Required work> Return all of the records below verbatim.

Data items>
= = = = =

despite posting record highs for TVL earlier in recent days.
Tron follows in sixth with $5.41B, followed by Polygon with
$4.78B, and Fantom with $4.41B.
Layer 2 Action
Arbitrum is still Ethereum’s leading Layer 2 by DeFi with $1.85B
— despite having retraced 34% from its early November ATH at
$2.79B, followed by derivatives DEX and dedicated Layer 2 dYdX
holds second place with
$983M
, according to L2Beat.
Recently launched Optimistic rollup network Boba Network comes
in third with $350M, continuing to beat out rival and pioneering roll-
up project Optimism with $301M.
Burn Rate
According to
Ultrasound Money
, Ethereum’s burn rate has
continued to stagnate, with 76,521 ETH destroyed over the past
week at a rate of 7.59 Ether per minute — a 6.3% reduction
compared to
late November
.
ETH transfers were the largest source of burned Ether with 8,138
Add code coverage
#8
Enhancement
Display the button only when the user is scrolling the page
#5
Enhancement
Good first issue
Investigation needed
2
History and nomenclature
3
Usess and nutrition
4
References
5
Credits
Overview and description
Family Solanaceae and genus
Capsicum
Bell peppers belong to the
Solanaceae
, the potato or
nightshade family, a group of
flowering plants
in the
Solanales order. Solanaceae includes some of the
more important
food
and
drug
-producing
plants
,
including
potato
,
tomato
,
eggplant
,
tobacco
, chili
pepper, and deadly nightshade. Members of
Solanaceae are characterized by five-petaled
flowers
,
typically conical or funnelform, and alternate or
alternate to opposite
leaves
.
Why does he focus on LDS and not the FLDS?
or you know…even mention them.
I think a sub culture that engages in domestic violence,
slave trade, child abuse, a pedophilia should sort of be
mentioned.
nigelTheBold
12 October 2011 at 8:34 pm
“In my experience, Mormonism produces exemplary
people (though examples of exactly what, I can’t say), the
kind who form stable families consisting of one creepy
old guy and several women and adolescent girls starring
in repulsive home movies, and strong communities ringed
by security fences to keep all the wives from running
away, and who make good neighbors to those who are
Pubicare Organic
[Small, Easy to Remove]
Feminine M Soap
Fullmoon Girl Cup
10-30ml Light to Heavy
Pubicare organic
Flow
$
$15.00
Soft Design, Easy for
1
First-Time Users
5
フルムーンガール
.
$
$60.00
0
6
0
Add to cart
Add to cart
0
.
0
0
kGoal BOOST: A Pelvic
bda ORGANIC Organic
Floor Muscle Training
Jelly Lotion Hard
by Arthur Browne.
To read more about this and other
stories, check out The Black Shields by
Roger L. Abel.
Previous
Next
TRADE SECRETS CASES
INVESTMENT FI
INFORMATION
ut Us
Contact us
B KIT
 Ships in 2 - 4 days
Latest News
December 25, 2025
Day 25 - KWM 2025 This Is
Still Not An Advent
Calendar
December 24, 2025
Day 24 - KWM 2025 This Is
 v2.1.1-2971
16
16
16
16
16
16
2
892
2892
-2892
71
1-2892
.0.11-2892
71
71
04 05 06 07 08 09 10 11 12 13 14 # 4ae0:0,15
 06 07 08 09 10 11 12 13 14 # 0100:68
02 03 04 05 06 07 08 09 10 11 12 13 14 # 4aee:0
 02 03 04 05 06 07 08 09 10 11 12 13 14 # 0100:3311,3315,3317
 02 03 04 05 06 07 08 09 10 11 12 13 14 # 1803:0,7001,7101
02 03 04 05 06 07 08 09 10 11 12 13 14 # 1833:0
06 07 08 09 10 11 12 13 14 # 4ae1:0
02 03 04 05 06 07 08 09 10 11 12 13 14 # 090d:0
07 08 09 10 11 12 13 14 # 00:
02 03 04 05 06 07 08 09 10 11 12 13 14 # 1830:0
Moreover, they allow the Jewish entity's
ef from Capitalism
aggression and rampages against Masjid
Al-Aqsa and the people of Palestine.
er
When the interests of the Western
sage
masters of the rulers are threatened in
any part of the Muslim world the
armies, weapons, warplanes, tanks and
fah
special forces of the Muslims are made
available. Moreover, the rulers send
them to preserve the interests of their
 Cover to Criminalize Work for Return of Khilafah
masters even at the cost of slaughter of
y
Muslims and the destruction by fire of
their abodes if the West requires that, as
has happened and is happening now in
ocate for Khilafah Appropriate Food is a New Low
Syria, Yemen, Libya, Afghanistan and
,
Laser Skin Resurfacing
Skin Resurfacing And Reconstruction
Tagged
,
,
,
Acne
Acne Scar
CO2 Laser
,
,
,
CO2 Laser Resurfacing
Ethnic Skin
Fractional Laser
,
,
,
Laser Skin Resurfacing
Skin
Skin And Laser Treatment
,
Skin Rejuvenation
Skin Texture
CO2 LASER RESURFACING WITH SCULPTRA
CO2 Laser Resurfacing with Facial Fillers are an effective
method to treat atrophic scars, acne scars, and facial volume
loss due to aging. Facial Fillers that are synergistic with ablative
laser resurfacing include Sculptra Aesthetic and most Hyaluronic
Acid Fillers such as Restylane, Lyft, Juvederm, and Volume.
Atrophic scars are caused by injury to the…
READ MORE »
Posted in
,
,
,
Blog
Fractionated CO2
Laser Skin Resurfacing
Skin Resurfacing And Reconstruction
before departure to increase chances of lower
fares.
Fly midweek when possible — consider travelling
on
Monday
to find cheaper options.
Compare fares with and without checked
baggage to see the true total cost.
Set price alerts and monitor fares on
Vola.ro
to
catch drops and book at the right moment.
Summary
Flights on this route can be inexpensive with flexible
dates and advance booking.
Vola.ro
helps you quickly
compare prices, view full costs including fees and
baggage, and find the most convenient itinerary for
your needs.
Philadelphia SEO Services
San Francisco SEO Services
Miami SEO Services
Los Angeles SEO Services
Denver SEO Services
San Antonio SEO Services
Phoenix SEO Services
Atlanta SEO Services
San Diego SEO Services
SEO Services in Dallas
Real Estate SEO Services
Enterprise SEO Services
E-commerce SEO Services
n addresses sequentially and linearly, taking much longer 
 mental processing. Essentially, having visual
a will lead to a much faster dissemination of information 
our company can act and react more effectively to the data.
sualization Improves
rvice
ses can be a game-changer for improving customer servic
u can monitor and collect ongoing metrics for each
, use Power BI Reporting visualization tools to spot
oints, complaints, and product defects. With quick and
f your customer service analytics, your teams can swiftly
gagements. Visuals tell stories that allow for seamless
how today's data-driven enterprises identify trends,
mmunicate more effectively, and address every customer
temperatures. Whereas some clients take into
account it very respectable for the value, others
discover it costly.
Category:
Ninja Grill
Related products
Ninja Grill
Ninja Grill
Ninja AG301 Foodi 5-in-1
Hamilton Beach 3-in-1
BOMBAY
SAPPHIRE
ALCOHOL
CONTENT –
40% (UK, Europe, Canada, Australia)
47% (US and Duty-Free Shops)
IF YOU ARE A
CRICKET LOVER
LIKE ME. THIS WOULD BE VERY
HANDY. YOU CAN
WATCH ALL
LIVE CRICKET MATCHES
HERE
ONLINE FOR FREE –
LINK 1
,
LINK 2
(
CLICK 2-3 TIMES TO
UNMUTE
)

= = = = =

Task output>
despite posting record highs for TVL earlier in recent days.
Tron follows in sixth with $5.41B, followed by Polygon with
$4.78B, and Fantom with $4.41B.
Layer 2 Action
Arbitrum is still Ethereum’s leading Layer 2 by DeFi with $1.85B
— despite having retraced 34% from its early November ATH at
$2.79B, followed by derivatives DEX and dedicated Layer 2 dYdX
holds second place with
$983M
, according to L2Beat.
Recently launched Optimistic rollup network Boba Network comes
in third with $350M, continuing to beat out rival and pioneering roll-
up project Optimism with $301M.
Burn Rate
According to
Ultrasound Money
, Ethereum’s burn rate has
continued to stagnate, with 76,521 ETH destroyed over the past
week at a rate of 7.59 Ether per minute — a 6.3% reduction
compared to
late November
.
ETH transfers were the largest source of burned Ether with 8,138
Add code coverage
#8
Enhancement
Display the button only when the user is scrolling the page
#5
Enhancement
Good first issue
Investigation needed
2
History and nomenclature
3
Usess and nutrition
4
References
5
Credits
Overview and description
Family Solanaceae and genus
Capsicum
Bell peppers belong to the
Solanaceae
, the potato or
nightshade family, a group of
flowering plants
in the
Solanales order. Solanaceae includes some of the
more important
food
and
drug
-producing
plants
,
including
potato
,
tomato
,
eggplant
,
tobacco
, chili
pepper, and deadly nightshade. Members of
Solanaceae are characterized by five-petaled
flowers
,
typically conical or funnelform, and alternate or
alternate to opposite
leaves
.
Why does he focus on LDS and not the FLDS?
or you know…even mention them.
I think a sub culture that engages in domestic violence,
slave trade, child abuse, a pedophilia should sort of be
mentioned.
nigelTheBold
12 October 2011 at 8:34 pm
“In my experience, Mormonism produces exemplary
people (though examples of exactly what, I can’t say), the
kind who form stable families consisting of one creepy
old guy and several women and adolescent girls starring
in repulsive home movies, and strong communities ringed
by security fences to keep all the wives from running
away, and who make good neighbors to those who are
Pubicare Organic
[Small, Easy to Remove]
Feminine M Soap
Fullmoon Girl Cup
10-30ml Light to Heavy
Pubicare organic
Flow
$
$15.00
Soft Design, Easy for
1
First-Time Users
5
フルムーンガール
.
$
$60.00
0
6
0
Add to cart
Add to cart
0
.
0
0
kGoal BOOST: A Pelvic
bda ORGANIC Organic
Floor Muscle Training
Jelly Lotion Hard
by Arthur Browne.
To read more about this and other
stories, check out The Black Shields by
Roger L. Abel.
Previous
Next
TRADE SECRETS CASES
INVESTMENT FI
INFORMATION
ut Us
Contact us
B KIT
 Ships in 2 - 4 days
Latest News
December 25, 2025
Day 25 - KWM 2025 This Is
Still Not An Advent
Calendar
December 24, 2025
Day 24 - KWM 2025 This Is
 v2.1.1-2971
16
16
16
16
16
16
2
892
2892
-2892
71
1-2892
.0.11-2892
71
71
04 05 06 07 08 09 10 11 12 13 14 # 4ae0:0,15
 06 07 08 09 10 11 12 13 14 # 0100:68
02 03 04 05 06 07 08 09 10 11 12 13 14 # 4aee:0
 02 03 04 05 06 07 08 09 10 11 12 13 14 # 0100:3311,3315,3317
 02 03 04 05 06 07 08 09 10 11 12 13 14 # 1803:0,7001,7101
02 03 04 05 06 07 08 09 10 11 12 13 14 # 1833:0
06 07 08 09 10 11 12 13 14 # 4ae1:0
02 03 04 05 06 07 08 09 10 11 12 13 14 # 090d:0
07 08 09 10 11 12 13 14 # 00:
02 03 04 05 06 07 08 09 10 11 12 13 14 # 1830:0
Moreover, they allow the Jewish entity's
ef from Capitalism
aggression and rampages against Masjid
Al-Aqsa and the people of Palestine.
er
When the interests of the Western
sage
masters of the rulers are threatened in
any part of the Muslim world the
armies, weapons, warplanes, tanks and
fah
special forces of the Muslims are made
available. Moreover, the rulers send
them to preserve the interests of their
 Cover to Criminalize Work for Return of Khilafah
masters even at the cost of slaughter of
y
Muslims and the destruction by fire of
their abodes if the West requires that, as
has happened and is happening now in
ocate for Khilafah Appropriate Food is a New Low
Syria, Yemen, Libya, Afghanistan and
,
Laser Skin Resurfacing
Skin Resurfacing And Reconstruction
Tagged
,
,
,
Acne
Acne Scar
CO2 Laser
,
,
,
CO2 Laser Resurfacing
Ethnic Skin
Fractional Laser
,
,
,
Laser Skin Resurfacing
Skin
Skin And Laser Treatment
,
Skin Rejuvenation
Skin Texture
CO2 LASER RESURFACING WITH SCULPTRA
CO2 Laser Resurfacing with Facial Fillers are an effective
method to treat atrophic scars, acne scars, and facial volume
loss due to aging. Facial Fillers that are synergistic with ablative
laser resurfacing include Sculptra Aesthetic and most Hyaluronic
Acid Fillers such as Restylane, Lyft, Juvederm, and Volume.
Atrophic scars are caused by injury to the…
READ MORE »
Posted in
,
,
,
Blog
Fractionated CO2
Laser Skin Resurfacing
Skin Resurfacing And Reconstruction
before departure to increase chances of lower
fares.
Fly midweek when possible — consider travelling
on
Monday
to find cheaper options.
Compare fares with and without checked
baggage to see the true total cost.
Set price alerts and monitor fares on
Vola.ro
to
catch drops and book at the right moment.
Summary
Flights on this route can be inexpensive with flexible
dates and advance booking.
Vola.ro
helps you quickly
compare prices, view full costs including fees and
baggage, and find the most convenient itinerary for
your needs.
Philadelphia SEO Services
San Francisco SEO Services
Miami SEO Services
Los Angeles SEO Services
Denver SEO Services
San Antonio SEO Services
Phoenix SEO Services
Atlanta SEO Services
San Diego SEO Services
SEO Services in Dallas
Real Estate SEO Services
Enterprise SEO Services
E-commerce SEO Services
n addresses sequentially and linearly, taking much longer 
 mental processing. Essentially, having visual
a will lead to a much faster dissemination of information 
our company can act and react more effectively to the data.
sualization Improves
rvice
ses can be a game-changer for improving customer servic
u can monitor and collect ongoing metrics for each
, use Power BI Reporting visualization tools to spot
oints, complaints, and product defects. With quick and
f your customer service analytics, your teams can swiftly
gagements. Visuals tell stories that allow for seamless
how today's data-driven enterprises identify trends,
mmunicate more effectively, and address every customer
temperatures. Whereas some clients take into
account it very respectable for the value, others
discover it costly.
Category:
Ninja Grill
Related products
Ninja Grill
Ninja Grill
Ninja AG301 Foodi 5-in-1
Hamilton Beach 3-in-1
BOMBAY
SAPPHIRE
ALCOHOL
CONTENT –
40% (UK, Europe, Canada, Australia)
47% (US and Duty-Free Shops)
IF YOU ARE A
CRICKET LOVER
LIKE ME. THIS WOULD BE VERY
HANDY. YOU CAN
WATCH ALL
LIVE CRICKET MATCHES
HERE
ONLINE FOR FREE –
LINK 1
,
LINK 2
(
CLICK 2-3 TIMES TO
UNMUTE
)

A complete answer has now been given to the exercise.